Testing the causal relationships of physical activity and sedentary behaviour with mental health and substance use disorders: a Mendelian randomisation study

Abstract

Observational studies suggest that physical activity can reduce the risk of mental health and substance use disorders. However, it is unclear whether this relationship is causal or explained by confounding bias (e.g., common underlying causes or reverse causality). We investigated the bidirectional causal relationship of physical activity (PA) and sedentary behaviour (SB) with ten mental health and substance use disorders, applying two-sample Mendelian Randomisation (MR). Genetic instruments for the exposures and outcomes were derived from the largest available, non-overlapping genome-wide association studies (GWAS). Summary-level data for objectively assessed PA (accelerometer-based average activity, moderate activity, and walking) and SB and self-reported moderate-to-vigorous PA were obtained from the UK Biobank. Data for mental health/substance use disorders were obtained from the Psychiatric Genomics Consortium and the GWAS and Sequencing Consortium of Alcohol and Nicotine Use. MR estimates were combined using inverse variance weighted meta-analysis (IVW). Sensitivity analyses were conducted to assess the robustness of the results. Accelerometer-based average PA was associated with a lower risk of depression (b = -0.043, 95% CI: -0.071 to -0.016, effect size[OR] = 0.957) and cigarette smoking (b = -0.026; 95% CI: -0.035 to -0.017, effect size[β] = -0.022).
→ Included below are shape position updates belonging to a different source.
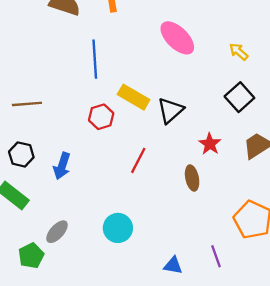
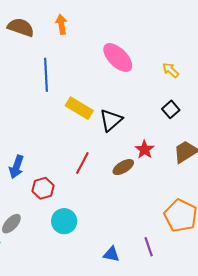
black square: (239, 97) -> (171, 109), size x0.7
red hexagon: (101, 117) -> (43, 188), moved
brown ellipse: (192, 178) -> (123, 167), moved, turned 70

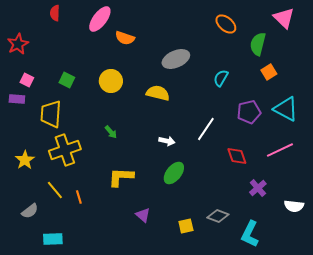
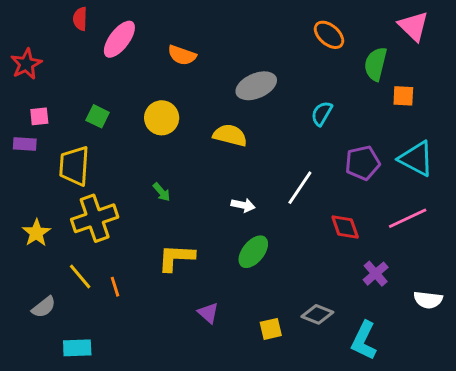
pink ellipse: (100, 19) -> (119, 39), moved
orange square: (269, 72) -> (403, 96), moved, turned 35
pink square: (27, 80) -> (39, 116), turned -32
Accelerometer-based SB decreased the risk of anorexia (b = -0.341, 95% CI: -0.530 to -0.152, effect size[OR] = 0.711) and schizophrenia (b = -0.230; 95% CI: -0.285 to -0.175, effect size[OR] = 0.795). However, we found evidence of reverse causality in the relationship between SB and schizophrenia. Further, PTSD, bipolar disorder, anorexia, and ADHD were all associated with increased PA. This study provides evidence consistent with a causal protective effect of objectively assessed but not self-reported PA on reduced depression and cigarette smoking. Objectively assessed SB had a protective relationship with anorexia. Enhancing PA may be an effective intervention strategy to reduce depressive symptoms and addictive behaviours, while promoting sedentary or light physical activities may help to reduce the risk of anorexia in at-risk individuals.

Fig. 1. Study design and Mendelian Randomisation (MR) assumptions.

Study design: Solid paths are hypothesised to exist, whereas dotted paths are hypothesised not to exist according to MR assumptions; β is the causal relationship of interest to be estimated, where β = α/γ. γ and α are the estimated direct effects of a SNP on the exposure and the outcome, respectively. MR assumptions: MR relies on three core assumptions for valid instrumental variables. These include: Relevance (IV1) – the instrument is associated with the risk factor of interest; Exchangeability (IV2) – the instrument is not associated with any potentially confounding variable; and Exclusion Restriction (IV3) – the instrumental variable can only influence the outcome via the risk factor (Fig. 1). In light of the first assumption, the genetic instruments were constructed using top SNPs associated with the exposure variables. The second and third assumptions are violated if instrument SNPs show horizontal pleiotropy, influencing the outcome through other causal pathways than the exposure, or correlated pleiotropy, where genetic variants for the exposure are also associated with a confounder. Therefore, several sensitivity analyses were conducted to detect and remove possible pleiotropic genetic variants, as detailed in the Methods and Results. SNP single nucleotide polymorphism.

Fig. 2. MR estimates (IVW/Wald ratio) and 95% confidence intervals for the causal relationships of physical activity and sedentary behaviour with mental health and substance use disorders (Direction 1).

MR Mendelian randomisation, IVW inverse variance weighted, G1 = genome-wide significant genetic instrument (P < 5 × 10⁻⁸), G2 = more relaxed genetic instrument (P < 1 × 10⁻⁶); PA physical activity. IVW is used for analyses involving ≥ 2 SNPs, and Wald ratio for analyses involving 1 SNP. Effects marked with an asterisk (*) are robust to the correction for multiple testing (i.e., FDR-adjusted p < 0.05).

Fig. 3. MR estimates (IVW/Wald ratio) and 95% confidence intervals for the causal relationships of mental health and substance use disorders with physical activity and sedentary behaviour (Direction 2).

MR Mendelian randomisation, IVW inverse variance weighted, G1 genome-wide significant genetic instrument (P < 5 × 10⁻⁸); G2 = more relaxed genetic instrument (P < 1 × 10⁻⁶), PA physical activity. IVW is used for analyses involving ≥2 SNPs, and Wald ratio for analyses involving 1 SNP. Effects marked with an asterisk (*) are robust to the correction for multiple testing (i.e., FDR-adjusted p < 0.05).